3. Margin Growth is Not Necessarily a Late-cycle Indicator
In our view, margin growth on its own is not a decisive late-cycle warning, especially if it does not dominate marginal pricing. Bloomberg’s own figures show rising activity and leverage, but that is equally consistent with improving confidence from previously cautious positioning—especially when domestic reallocation is a key driver.[B2]

Our Takeaway:
The “momentum lost” interpretation overweights short-horizon price action and treats elevated activity as intrinsically negative. We see the observed cooling as tactical consolidation within a structurally supported uptrend, with direction still governed by domestic reallocation, rising equity carry, and risk-premium compression.
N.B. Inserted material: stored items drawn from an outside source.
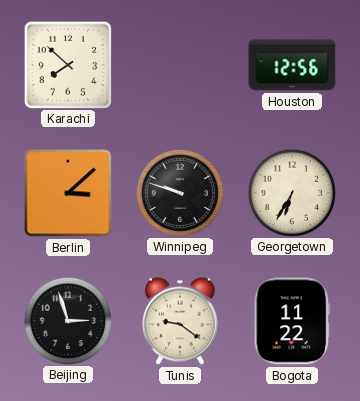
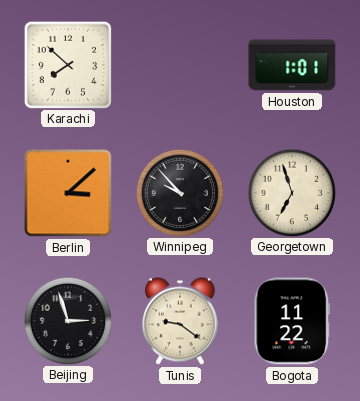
Houston: 12:56 -> 1:01
Winnipeg: 9:48 -> 9:53
Georgetown: 6:35 -> 6:57
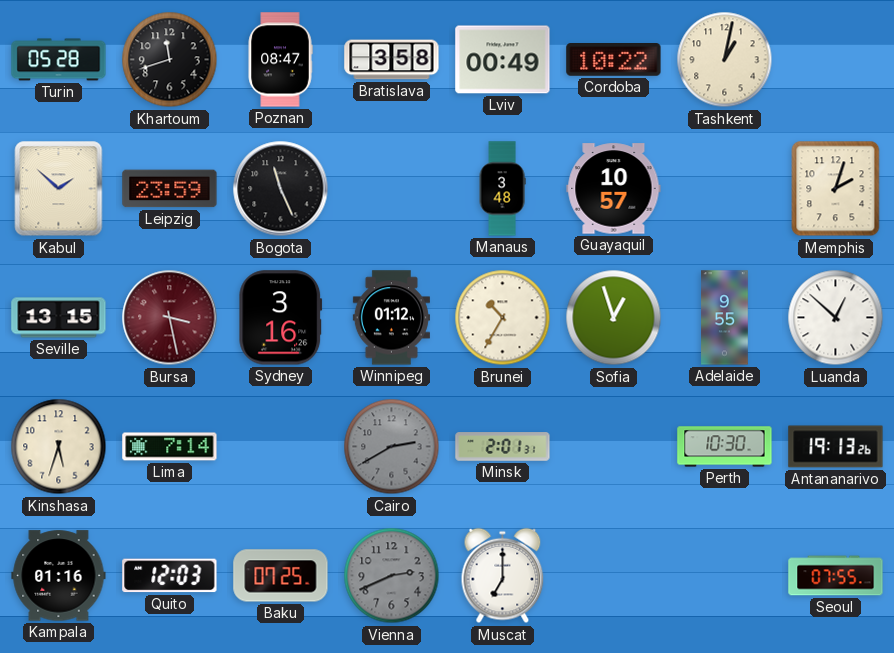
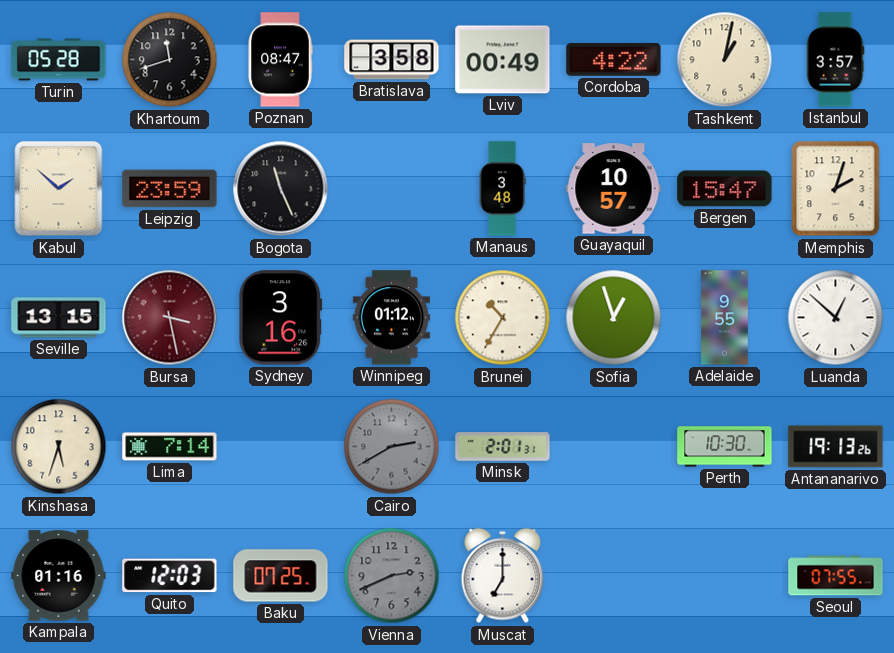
Cordoba: 10:22 -> 4:22
Istanbul: none -> 3:57
Bergen: none -> 15:47
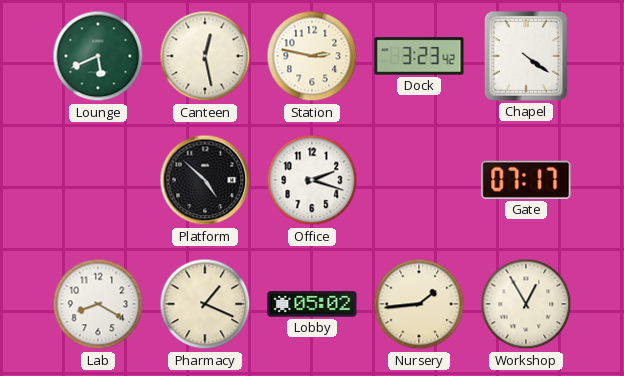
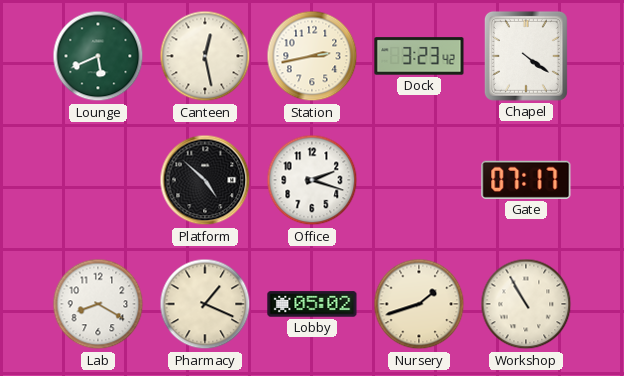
Station: 2:47 -> 2:43
Nursery: 1:44 -> 1:42
Workshop: 12:55 -> 10:55
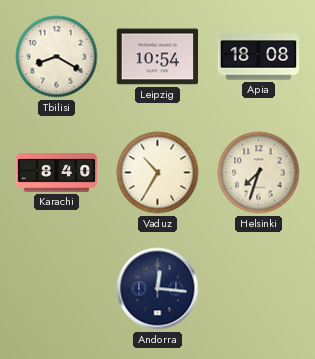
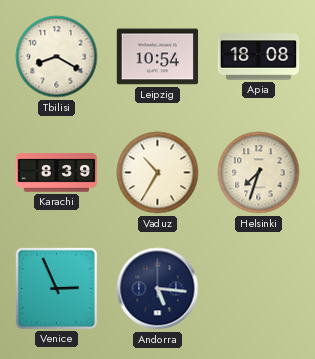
Karachi: 8:40 -> 8:39
Venice: none -> 2:56
Andorra: 12:16 -> 5:16
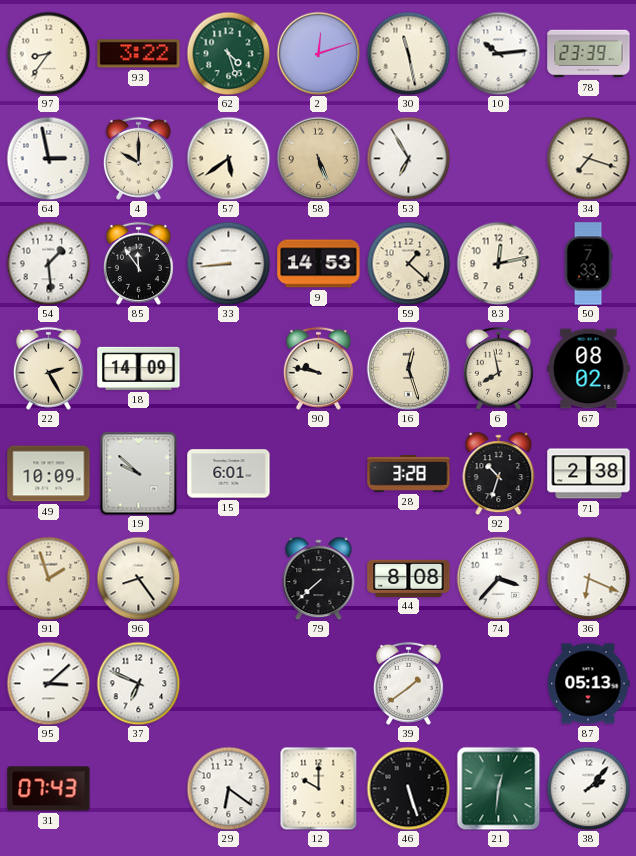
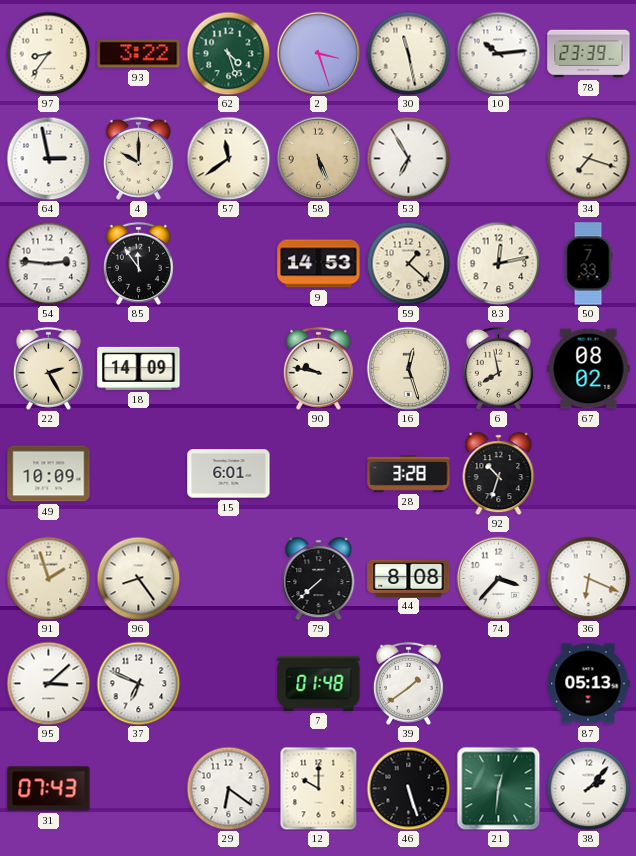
2: 12:12 -> 3:27
57: 5:39 -> 11:39
54: 1:29 -> 2:46
33: 8:44 -> none
19: 9:52 -> none
71: 2:38 -> none
7: none -> 01:48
The subsequent Q1 pullback, while more extended than a single session, reinforces rather than contradicts our framework: the drivers of the advance are structural and flow-based, and periodic corrections—whether triggered by profit-taking or exogenous shocks—are a feature, not a bug, of a repricing-led market.

References

[B1] Bloomberg News, Jan 12, 2026: record onshore turnover (around RMB 3.6tn) and market context.
[B2] Bloomberg News, Jan 13, 2026: “rally loses momentum,” CSI 300 down day, turnover ~RMB 3.65tn, margin balance ~RMB 2.65tn.
[CD] China Daily, Jan 9, 2026: citing CICC estimates on 2026 2y+ deposit maturities and potential non-deposit flow.
[CX] Caixin Global, Jan 26, 2026: deposit repricing pressure and household reallocation patterns (insurance/wealth management products, soft property market).
[HT] Yahoo Finance/Bloomberg, Jan 18, 2026: Huatai Securities estimate of RMB 50 trillion deposits maturing in 2026, with RMB 30 trillion at large state banks.
[RT1] Reuters, Dec 3, 2025: major banks repricing/withdrawing long-tenor high-yield deposit products.
[SSE] Shanghai Stock Exchange (SSE), May 7, 2025: 2024 dividends/payout ratio/dividend yield metrics.
[SC] english.gov.cn / State Council summary referencing SSE communications on enhancing shareholder returns (Jun 7, 2025).
[RBV] Reuters Breakingviews, May 20, 2025: deposit-rate declines and potential savings reallocation framing.

IMPORTANT DISCLAIMERS

The opinions expressed herein are solely those of the author and do not constitute financial advice. Past performance is not indicative of future results. These opinions, views and observations represent the current views of the author as of the date hereof; those opinions, views and observations are subject to material change. Investing in the markets involves risks, including the potential loss of principal. Market conditions can change rapidly; predictions may not materialize.